The depiction of her trauma and abuse has been the subject of discussion by critics, with EGMNow writer Malindy Hetfeld discussing how Bernadetta recognizes the root of her trauma as being her father's abuse, and works to change things. Despite still being a recluse, Hetfeld notes how she is able to learn to love herself. Kotaku writer Gita Jackson discussed how, despite Bernadetta's abuse being more fantastical, it rang true to her own experiences, particularly Bernadetta's fear and eventual recovery. She discussed how Bernadetta's experiences with her father informed her lack of self-worth, as well as how players see Bernadetta's abuse through how she expects to be abused for not living up to people's expectations. She appreciated that KOEI Tecmo opted for this instead of showing the abuse, feeling that this was effective enough. Gita also discussed how her anxiety is played for laughs at times, but felt that the joke was never on Bernadetta; rather, she felt it reflected a lack of understanding her peers had for her. Dylan Farrow, daughter of Mia Farrow and stepdaughter of Woody Allen who accused him of sexual assault as a child, discussed how she identified with Bernadetta. In particular, she related to Bernadetta's social aversions, as well as discussing how her Bernadetta's trauma comes from her abuse. Time writer Eliana Dockterman commented that Dylan Farrow's tribulations and her overcoming them reflected Bernadetta's willingness to fight as needed.

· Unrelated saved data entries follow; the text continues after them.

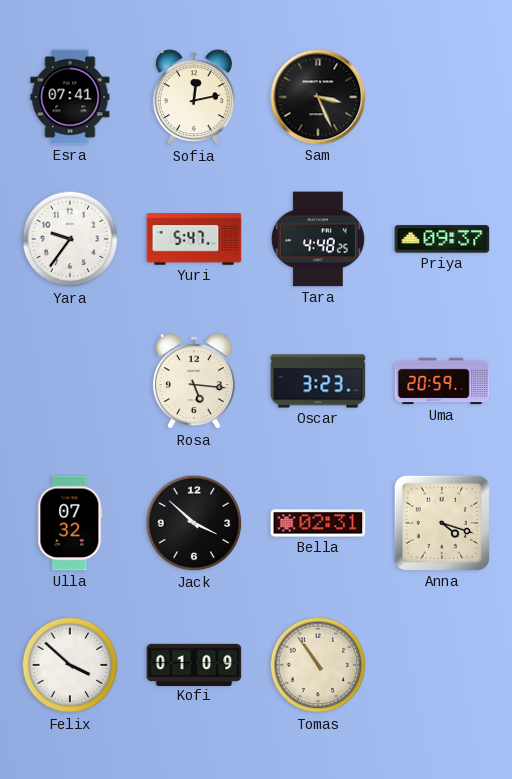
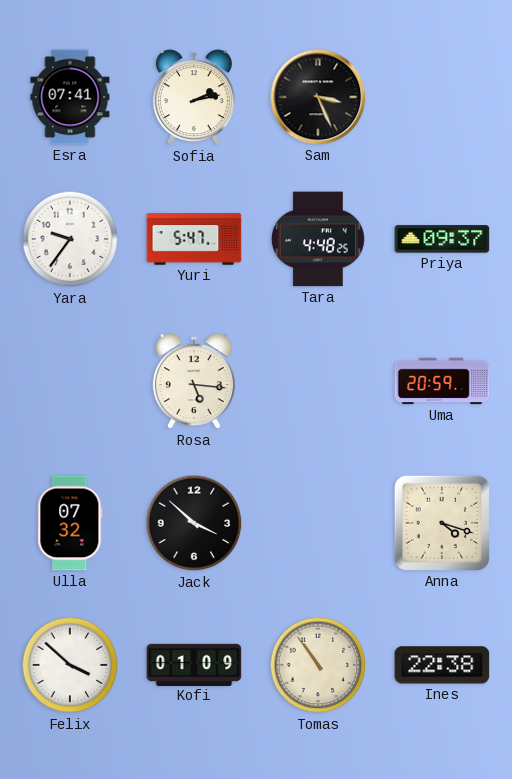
Sofia: 12:13 -> 2:13
Oscar: 3:23 -> none
Bella: 02:31 -> none
Ines: none -> 22:38
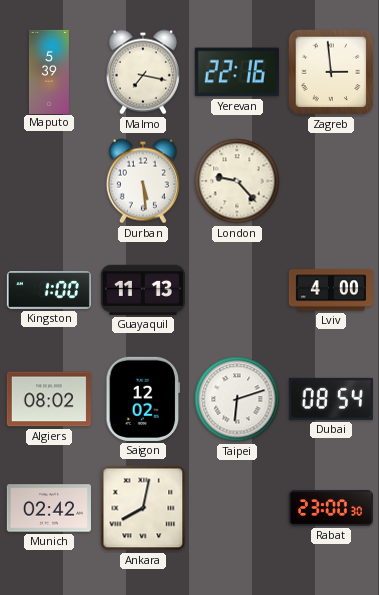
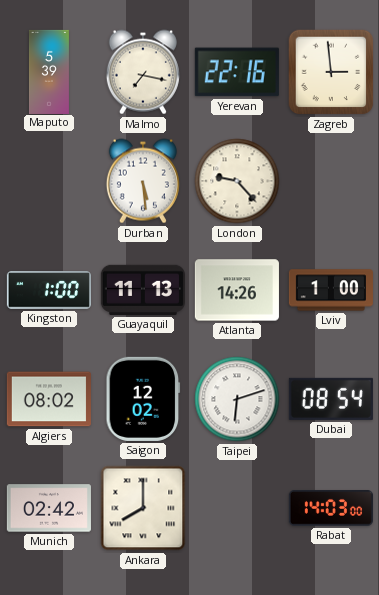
Atlanta: none -> 14:26
Lviv: 4:00 -> 1:00
Ankara: 8:02 -> 8:00
Rabat: 23:00 -> 14:03
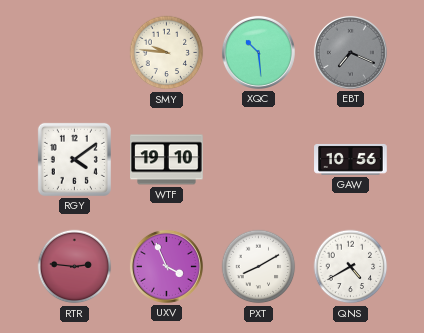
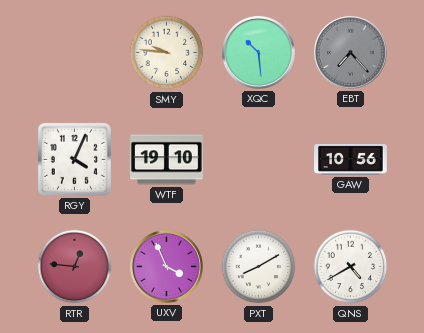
EBT: 7:19 -> 7:23
RGY: 4:09 -> 4:04
RTR: 2:46 -> 12:46
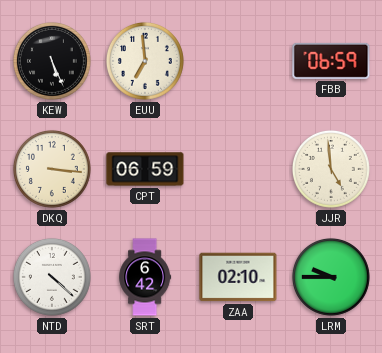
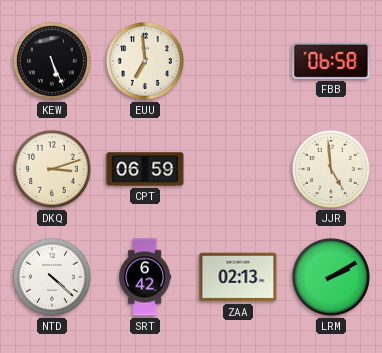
FBB: 06:59 -> 06:58
DKQ: 3:16 -> 3:12
ZAA: 02:10 -> 02:13
LRM: 9:45 -> 2:10
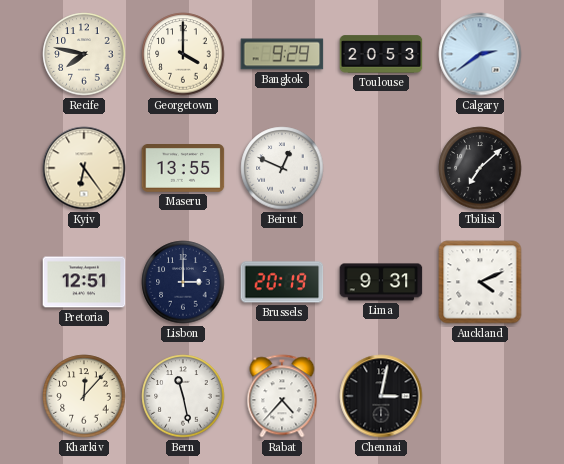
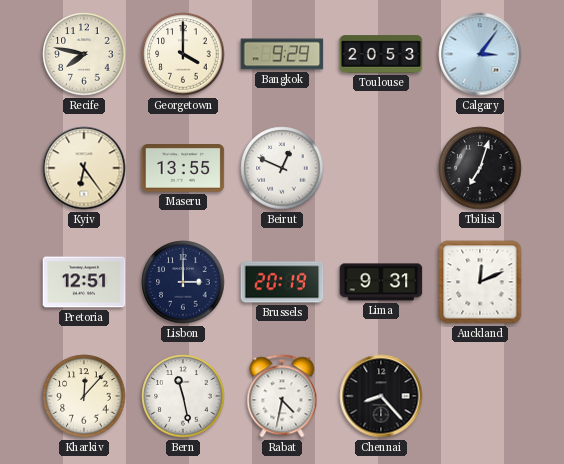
Calgary: 2:39 -> 3:06
Tbilisi: 7:08 -> 7:03
Auckland: 4:11 -> 12:11
Rabat: 4:37 -> 4:32
Chennai: 3:02 -> 8:23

The change to Bernadetta's dialogue about her being tied to the chair received mixed reception from fans. Some fans felt that it made the abuse she suffered from seem lighter, while others argued that it is more accurate to the Japanese material, and fit Bernadetta's character, who they felt would not be that open about her abuse. Comic Book writer Tyler Fischer felt that the change was strange, as they didn't think anyone was talking about it beforehand. He felt that it made sense why they changed it due to the detail of the abuse, but also felt the new version seemed like an "incomplete thought".

Endless Mode writer Dia Lacina discussed how her interactions with Bernadetta, among other students, helped inform her views on professors' involvement in student lives. She discussed how Bernadetta was one of her favorite students, and how she prioritizes her. She also speculated that she might have post-traumatic stress disorder. While discussing new supports in Three Hopes, The Mary Sue writer Madeline Carpou expressed excitement that conversations between Bernadetta and Marianne were included in it, feeling that it was a missed opportunity to not have them interact in Three Houses. She worried that it may be "needlessly uncomfortable" due to their social anxiety, but came to enjoy the idea of them practicing socializing together enough that she questioned whether she might see them in a romantic light.